(Records from a dataset)

____

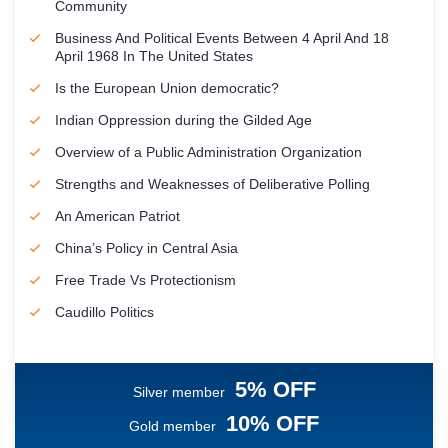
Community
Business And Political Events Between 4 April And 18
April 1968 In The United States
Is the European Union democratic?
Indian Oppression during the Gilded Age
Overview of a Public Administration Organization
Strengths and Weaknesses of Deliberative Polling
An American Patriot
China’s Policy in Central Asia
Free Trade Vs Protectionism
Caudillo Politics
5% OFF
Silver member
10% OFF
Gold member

____

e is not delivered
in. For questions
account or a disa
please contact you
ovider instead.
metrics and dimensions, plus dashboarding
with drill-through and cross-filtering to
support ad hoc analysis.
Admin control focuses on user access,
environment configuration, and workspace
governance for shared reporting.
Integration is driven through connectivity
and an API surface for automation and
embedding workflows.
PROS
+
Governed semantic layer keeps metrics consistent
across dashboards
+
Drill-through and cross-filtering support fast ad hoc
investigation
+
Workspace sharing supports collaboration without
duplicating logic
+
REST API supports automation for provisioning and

____

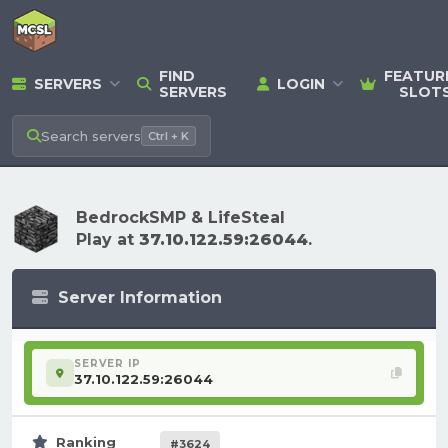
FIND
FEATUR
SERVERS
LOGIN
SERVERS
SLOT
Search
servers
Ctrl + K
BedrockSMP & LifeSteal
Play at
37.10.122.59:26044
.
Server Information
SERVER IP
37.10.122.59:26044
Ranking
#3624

____

TASK TO COMPLETE – In the records above, find the line with "with drill-through and cross-filtering to"; write out exactly that line and each one after it, stopping after the line with "Governed semantic layer".

SOLUTION FOR THIS PROBLEM –
with drill-through and cross-filtering to
support ad hoc analysis.
Admin control focuses on user access,
environment configuration, and workspace
governance for shared reporting.
Integration is driven through connectivity
and an API surface for automation and
embedding workflows.
PROS
+
Governed semantic layer keeps metrics consistent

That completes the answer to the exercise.